In this essay I explain why I blog and list all the other accounting professors who blog. There aren’t many.
I posted my first blog entry nearly four months ago, on September 3. At long last I have joined a very popular trend, professors who blog. Fifty posts/essays later, I’m more committed than ever.
Why didn’t I do it before? Ignorance. Until just recently, I didn’t even read blogs. RSS feed? Don’t even know what that is. Just give me a journal or magazine article that I can conveniently cite when I write a journal or magazine article of my own.
I finally realized that I’ve been blogging for quite a while. How so? About 1,000 accounting professors belong to an e-mail list called AECM (Accounting Education using Computers and Multi-media). I’ve been subscribed since the get-go. The list currently generates 30-60 e-mail posts per week on a variety of topics. Bob Jensen (emeritus of Trinity University) sends more than half. That’s OK with most of us. He is a prolific web surfer. He usually finds interesting articles that in some way relate to either accounting or accounting education and sends in links to them, sometimes accompanied by either his opinion on it or a series of questions designed to get us thinking. After about 10 years of this, those who don’t like to receive so many e-mails or so many of his e-mails have left the list.
I don’t lurk. This apparently means I don’t mind embarrassing myself if I send an e-mail to the group. Over the past few years, whenever attending a conference I’d usually meet someone who liked reading my posts to the list. Hmmm, I have an audience. It’s best never to admit that to a professor. So, I’ve slowing been increasing the rate of my submissions, and over the past year I might have sent in 200 e-mails. That was too much for both me and the list members. At the last conference I attended, a friend came up to me and said, “I think of you every day, when I open my e-mail program and see that you’ve filled it with so much crap.” Although he might have been trying to be funny, I still winced.

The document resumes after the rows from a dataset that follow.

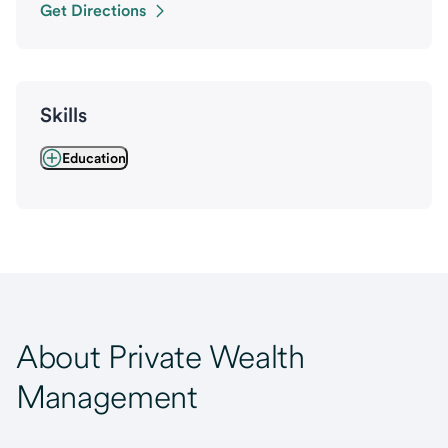
Get Directions
Skills
Education
About Private Wealth
Management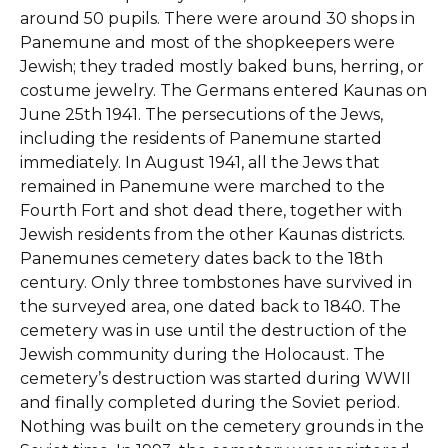
around 50 pupils. There were around 30 shops in
Panemune and most of the shopkeepers were
Jewish; they traded mostly baked buns, herring, or
costume jewelry. The Germans entered Kaunas on
June 25th 1941. The persecutions of the Jews,
including the residents of Panemune started
immediately. In August 1941, all the Jews that
remained in Panemune were marched to the
Fourth Fort and shot dead there, together with
Jewish residents from the other Kaunas districts.
Panemunes cemetery dates back to the 18th
century. Only three tombstones have survived in
the surveyed area, one dated back to 1840. The
cemetery was in use until the destruction of the
Jewish community during the Holocaust. The
cemetery’s destruction was started during WWII
and finally completed during the Soviet period.
Nothing was built on the cemetery grounds in the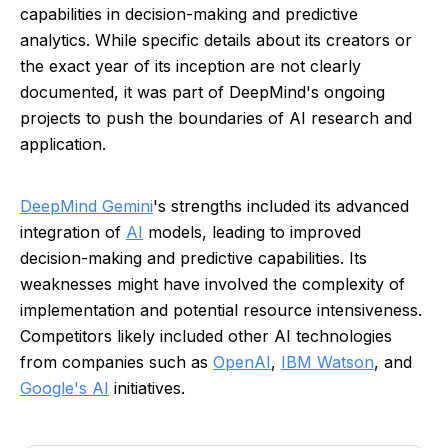
capabilities in decision-making and predictive
analytics. While specific details about its creators or
the exact year of its inception are not clearly
documented, it was part of DeepMind's ongoing
projects to push the boundaries of AI research and
application.
DeepMind Gemini
's strengths included its advanced
integration of
AI
models, leading to improved
decision-making and predictive capabilities. Its
weaknesses might have involved the complexity of
implementation and potential resource intensiveness.
Competitors likely included other AI technologies
from companies such as
OpenAI
,
IBM Watson
, and
Google's AI
initiatives.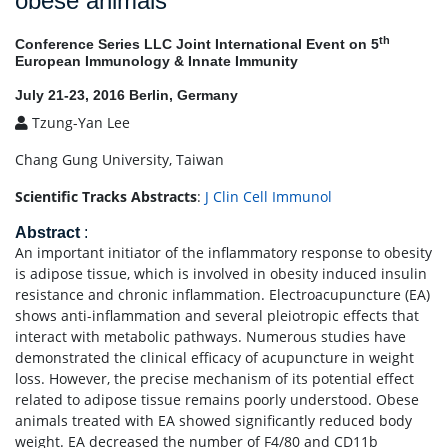
obese animals
th
Conference Series LLC Joint International Event on 5
European Immunology & Innate Immunity
July 21-23, 2016 Berlin, Germany
Tzung-Yan Lee
Chang Gung University, Taiwan
Scientific Tracks Abstracts
:
J Clin Cell Immunol
Abstract
:
An important initiator of the inflammatory response to obesity
is adipose tissue, which is involved in obesity induced insulin
resistance and chronic inflammation. Electroacupuncture (EA)
shows anti-inflammation and several pleiotropic effects that
interact with metabolic pathways. Numerous studies have
demonstrated the clinical efficacy of acupuncture in weight
loss. However, the precise mechanism of its potential effect
related to adipose tissue remains poorly understood. Obese
animals treated with EA showed significantly reduced body
weight. EA decreased the number of F4/80 and CD11b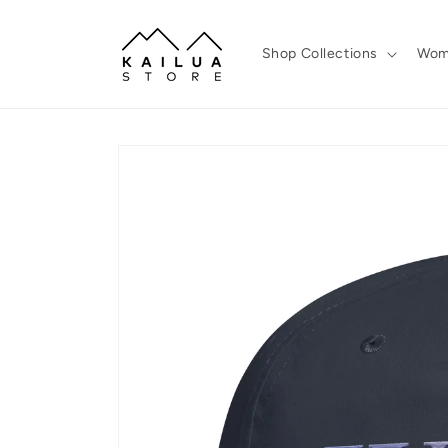
Skip to
content
Shop Collections
Wom
Skip to
product
information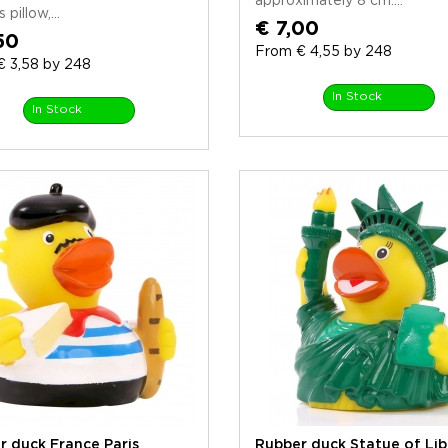
approximately 8 cm....
 pillow,...
€ 7,00
50
From € 4,55 by 248
€ 3,58 by 248
In Stock
In Stock
r duck France Paris
Rubber duck Statue of Lib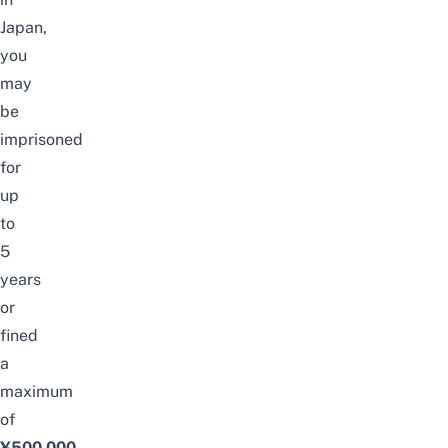
Japan,
you
may
be
imprisoned
for
up
to
5
years
or
fined
a
maximum
of
¥500,000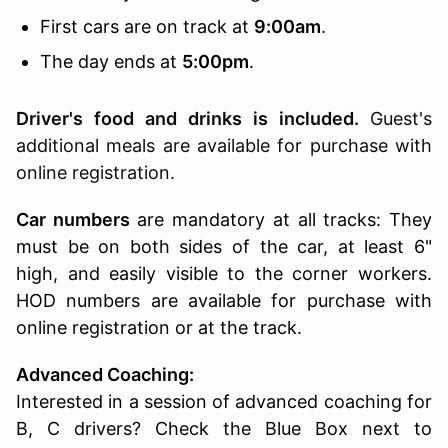
First cars are on track at
9:00am
.
The day ends at
5:00pm
.
Driver's food and drinks is included.
Guest's
additional meals are available for purchase with
online registration.
Car numbers
are mandatory at all tracks: They
must be on both sides of the car, at least 6"
high, and easily visible to the corner workers.
HOD numbers are available for purchase with
online registration or at the track.
Advanced Coaching:
Interested in a session of advanced coaching for
B, C drivers? Check the Blue Box next to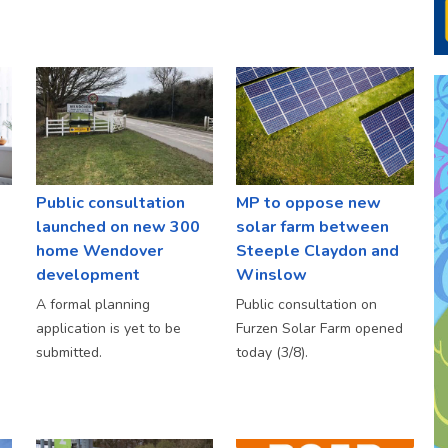
Public consultation
MP to oppose new
launched on new 300
solar farm between
home Wendover
Steeple Claydon and
development
Winslow
A formal planning
Public consultation on
application is yet to be
Furzen Solar Farm opened
submitted.
today (3/8).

Sending any unsolicited e-mail, let alone too much of it, is definitely not the way to keep friends and influence enemies. So it is off to the world of blogging that I go.
Why should a professor blog? See the next essay, Why Accounting Profs Should Blog, to find out.
Here is a listing of accounting professors that are using blogs or in some cases, have used blogs. The ten current bloggers differ greatly from each other. However, they all have something in common: They have something to say that can no longer be bottled up. I recommend that you bookmark them all.
- The Accounting Onion (USA) – retired Thunderbird professor Tom Selling.
- Andy’s Teaching and Learning Blog (USA) – tenured instructor and department chair at Edmonds Community College.
- The AGA Weblog (USA)- Willamette assistant professor Kenneth Smith has written a blog since March, 2008, for the Association of Government Accountants.
- Bob Jensen blogs (USA) – retired Trinity University professor. Prolific contributor to AECM. His most relevant blog is Tidbits.
- Prem Sikka (UK)- Accounting professor at University of Essex blogs at The Guardian (London newspaper)
- Professor Elam (USA)- University of North Texas at Dallas professor Dennis Elam blogs on every day events from the world of business, linking them to the classroom.
- Professor Gerald Trites (CAN)- (FCA, CA*IT/CISA) is a Professor of Accounting and Information Systems at St. Francis Xavier University in Nova Scotia. He was the first Director of the Gerald Schwartz School of Business Administration and has served as Chair of the Department of Information Systems. Maintains Canada XBRL Blog.
- Really Engaging Accounting (USA)- Central Florida accounting professor Steve Hornik.
- The Summa (USA)- commentary on Financial Reporting and related matters by David Albrecht.
- Tick Marks (USA)- an Austin Peay tax accounting professor, Dan Meyer, that has blogged continuously since 2005. When blogging about accounting, his posts focus on tax (surprise, surprise, surprise) and personal finance. He also blogs about accounting students.
Here is a review by accounting students who blog
- CPA Pledge: Accounting student Jim Chapman chronicles his experience at Central Connecticut University. Is currently centered around studying for the CPA exam.
- NJSCPA Exam Cram Blog: Recent College of New Jersey grad Priscilla Jenkins, has blogged since July, 2007, about studying for the CPA exam. Is sponsored by New Jersey Society of CPAs.
Dormant academic blogs
- Dr. Del’s Accounting Information Systems and Security Research Blog – Del DeVries is now at Belmont U. Maintained this blog from 2003-2007, then switched to wiki
- Del DeVries – AIS, Business Process, IT Security, & Strategic IT (USA) Del DeVries, now at Belmont U. Now prefers to post notes on his wiki.
- McClelland (USA)- Purdue graduate accounting professor Malcolm McClelland blogged briefly fromAugust, 2006 through September, 2006. His posts revolved around a research paper.
- Professor. A on Accounting – retired academic Walter Antoniotti created blog for accounting students in March, 2008. Only one post.